Write $(s^4 - 16) = (s^2+4)(s^2-4) = (s-2)(s+2)(s^2+4)$ and go on from there. Alternatively, if you want to avoid quadratic denominators altogether, you could take complex roots and write $(s^4 - 16) = (s-2)(s+2)(s-2i)(s+2i),$ but that is not really necessary, since the inverse Laplace of $1/(s^2 + w^2)$ is tabulated.

RGV

So I got the partial fractions for the first one, but not the second one becaue the a and b are throwing me off...I don't know what to do with them in order to get the partial fractions of
[2s2+as+b]/[(s-2)(s+2)(s2+4)]

chatterbug219 said:
So I got the partial fractions for the first one, but not the second one becaue the a and b are throwing me off...I don't know what to do with them in order to get the partial fractions of
[2s2+as+b]/[(s-2)(s+2)(s2+4)]

Figure out $$\frac{1}{(s-2)(s+2)(s^2+4)} = \frac{A}{s-2} + \frac{B}{s+2} + \frac{Cs + D}{s^2+4},$$ then multiply by the numerator.

RGV

Okay...
-1/8(s2+4) - 1/32(s+2) + 1/32(s-2)

So do I multiply 2s2+as+b by -1/8(s2+4) - 1/32(s+2) + 1/32(s-2)? Is that you were saying?
But how do I take the inverse Laplace of 2s2+as+b? That's where I'm really confused

Last edited:

## 1. What is a non-homogeneous differential equation?

A non-homogeneous differential equation is a type of mathematical equation that involves a dependent variable, its derivatives, and an independent variable. It also includes a function that is not equal to zero, known as a forcing function, making it non-homogeneous.

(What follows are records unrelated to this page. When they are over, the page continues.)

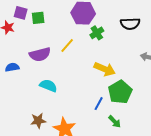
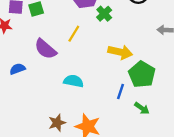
purple semicircle: (40, 54) -> (45, 49), turned 65
cyan semicircle: (48, 86) -> (74, 81), moved

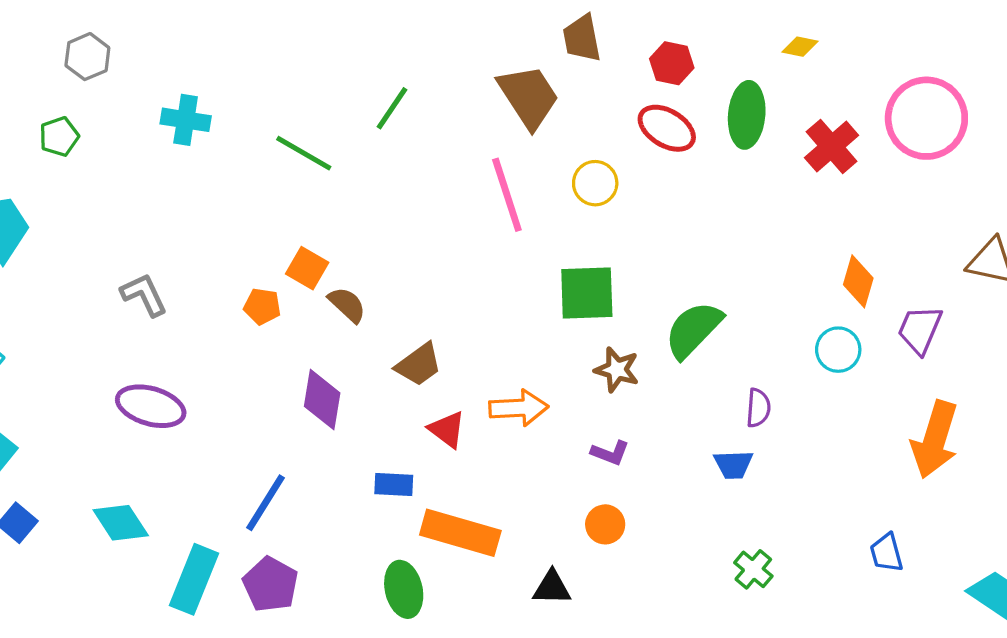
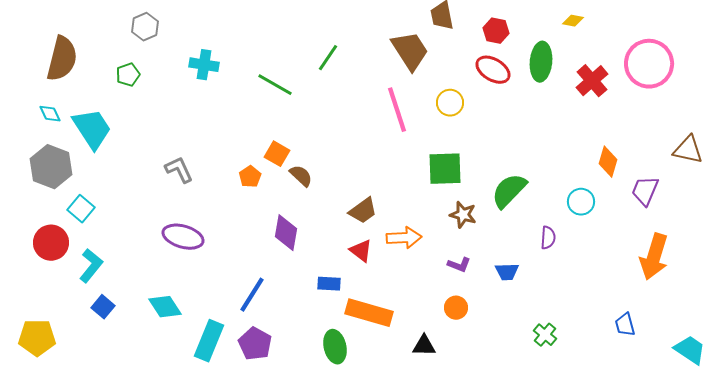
orange pentagon: (262, 306) -> (250, 177), turned 30
cyan circle: (838, 350) -> (581, 202), moved
brown trapezoid: (419, 365) -> (363, 211), moved
blue trapezoid: (733, 464) -> (507, 272), moved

## 2. How is a non-homogeneous differential equation different from a homogeneous one?

A homogeneous differential equation has a forcing function that is equal to zero, making it easier to solve. In contrast, a non-homogeneous differential equation requires additional techniques, such as variation of parameters or undetermined coefficients, to find a particular solution.

## 3. What is the role of initial conditions in solving non-homogeneous differential equations?

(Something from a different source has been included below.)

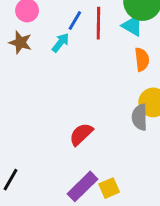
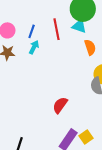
blue line: (75, 21) -> (32, 31), moved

Initial conditions are important in solving non-homogeneous differential equations as they help determine the constants of integration needed to find the general solution. These conditions provide specific values for the dependent variable and its derivatives at a given point, which can be used to solve for the constants.

## 4. How are non-homogeneous differential equations used in science and engineering?

Non-homogeneous differential equations are used in many fields of science and engineering to model real-world phenomena. They can be used to describe the movement of objects, the growth of populations, the spread of diseases, and many other natural and physical processes.

## 5. What are some common techniques for solving non-homogeneous differential equations?

Some common techniques for solving non-homogeneous differential equations include the method of undetermined coefficients, variation of parameters, and Laplace transforms. Each method has its advantages and may be more suitable for certain types of non-homogeneous equations.